Introduction to Algorithms and Machine Learning
Introduction to Algorithms and Machine Learning
Justin Skycak's Introduction to Algorithms and Machine Learning: from Sorting to Strategic Agents is a 424-page exercise-driven curriculum built out of Math Academy's Eurisko sequence. It is not written like a survey text that explains ideas from a safe distance. It is written like a training ground. The student is expected to code everything from scratch, test aggressively, debug alone before asking for help, and climb from elementary programming exercises to game-playing agents without outsourcing the machinery to libraries. The book's claim is not merely that algorithms and machine learning are learnable. It is that they become learnable fastest when the abstractions are earned by implementation.
The opening chapters make that standard explicit. Part I starts with short coding drills, number-base conversion, recursive sequences, Monte Carlo coin-flip simulation, roulette-wheel selection, and Cartesian products. These are not glamorous topics, but the point is foundational fluency: loops, conditionals, arrays, recursion, testing, and the habit of turning a verbal procedure into code. The debugging advice in the first chapter is part of the book's real spine. Print everything. Find the first discrepancy. Use Google. Do not ask for help before making a serious effort to isolate the bug. Technical self-sufficiency is treated as something trainable.
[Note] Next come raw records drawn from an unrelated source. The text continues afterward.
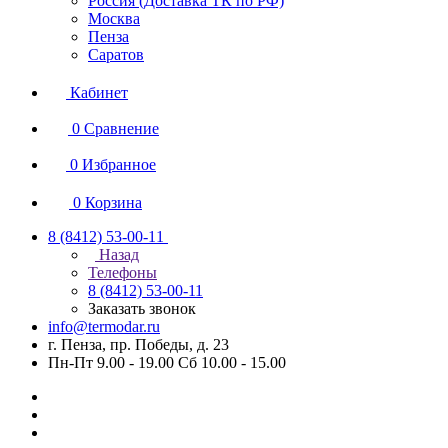
Россия (Доставка ТК по РФ)
Москва
Пенза
Саратов
Кабинет
0
Сравнение
0
Избранное
0
Корзина
8 (8412) 53-00-11
Назад
Телефоны
8 (8412) 53-00-11
Заказать звонок
info@termodar.ru
г. Пенза, пр. Победы, д. 23
Пн-Пт 9.00 - 19.00 Сб 10.00 - 15.00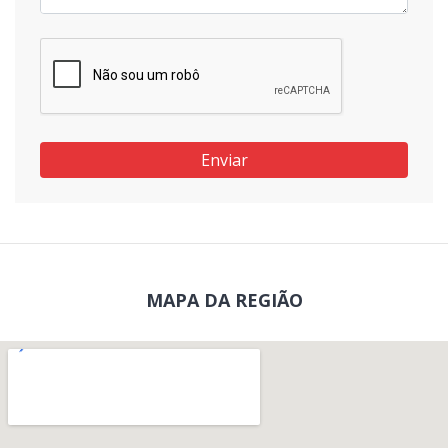
Enviar
MAPA DA REGIÃO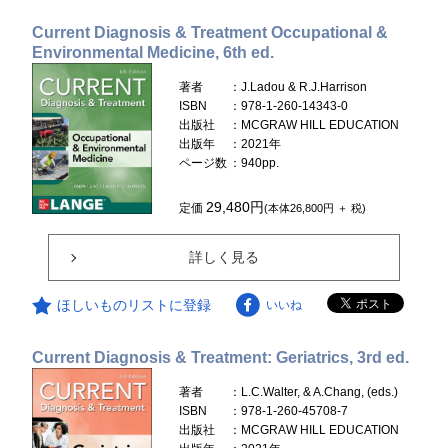
Current Diagnosis & Treatment Occupational &
Environmental Medicine, 6th ed.
著者
：J.Ladou & R.J.Harrison
ISBN
：978-1-260-14343-0
出版社
：MCGRAW HILL EDUCATION
出版年
：2021年
ページ数
：940pp.
29,480円
定価
(本体26,800円 ＋ 税)
詳しく見る
ほしいものリストに登録
いいね
Current Diagnosis & Treatment: Geriatrics, 3rd ed.
著者
：L.C.Walter, & A.Chang, (eds.)
ISBN
：978-1-260-45708-7
出版社
：MCGRAW HILL EDUCATION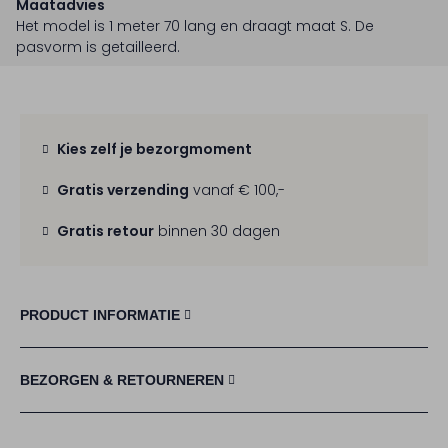
Maatadvies
Het model is 1 meter 70 lang en draagt maat S.
De
pasvorm is
getailleerd
.
Kies zelf je bezorgmoment
Gratis verzending
vanaf € 100,-
Gratis retour
binnen 30 dagen
PRODUCT INFORMATIE
BEZORGEN & RETOURNEREN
Part II turns that baseline into algorithmic thinking. The student moves through brute-force search, backtracking via magic squares, bisection and Newton-Raphson root finding, single-variable and multivariable gradient descent, and then the classic sorting families from selection sort through merge sort and quicksort. The sequence matters. Search, optimization, and sorting are introduced not as separate textbook units but as related ways of navigating possibility spaces more intelligently.
Part III is where the book broadens from procedures to reusable structures. Matrix arithmetic and reduced row echelon form become code, not just notation. Then come simulation-heavy chapters like Euler estimation, the SIR disease model, and Hodgkin-Huxley neurons; practical data structures like hash tables; and the simplex method for constrained optimization. This middle section shows that "algorithms and machine learning" is the wrong narrow label for the book. It is really a broader computational-mathematical apprenticeship.
Part IV is the main machine-learning block, and it is notably concrete. Regression is built first through the pseudoinverse: linear, polynomial, multiple linear, power, exponential, and logistic forms. Then the book slows down and teaches overfitting, underfitting, cross-validation, and the bias-variance tradeoff before moving into regression via gradient descent, multiple regression with interaction terms, k-nearest neighbors, and Naive Bayes. The important thing is not just the model list. It is the framing: machine learning is a pile of understandable pieces, each with assumptions, failure modes, and implementation details. The book keeps forcing the student to verify models with plots, residual thinking, and cross-validation instead of equating "fit" with "looks plausible."
Part V pushes into graphs and modern model structure. Breadth-first and depth-first traversal, shortest paths in unweighted and weighted graphs, decision trees, neural-network regressors, and backpropagation form a clean escalation from explicit symbolic procedures toward layered learned models. Decision trees receive a surprisingly long treatment, which fits the book's general style: it likes transparent models whose structure can be inspected before it moves on to less transparent ones like neural nets.
Part VI is what gives the book its real personality. Instead of ending with neural nets as a generic ML finale, it turns toward games. The student builds canonical and reduced tic-tac-toe game trees, learns minimax, handles search-depth limits and heuristic evaluation in Connect Four, and then arrives at Blondie24 and neuroevolution. The final movement is important because it shows two different routes to strategic intelligence: explicit search with hand-built evaluation logic, and learned evaluators evolved through competition. That makes the subtitle feel earned. The book truly goes from sorting to strategic agents.
Across the whole book, the recurring pedagogical message is that implementation depth dissolves mystique. Matrices are less magical once you code them. Regression is less magical once you derive and fit it yourself. Neural networks are less magical once you compute forward passes and backpropagation by hand. Even strategic agents become less magical once you build the game tree, label the outcomes, and then watch learned evaluation functions take over where exhaustive search becomes too expensive.
Worth coming back to: the book's deepest contribution is not any single algorithm. It is the continuity it builds between basic coding drills, mathematical modeling, machine learning, and game-playing AI. Skycak makes them feel like one long staircase rather than separate domains.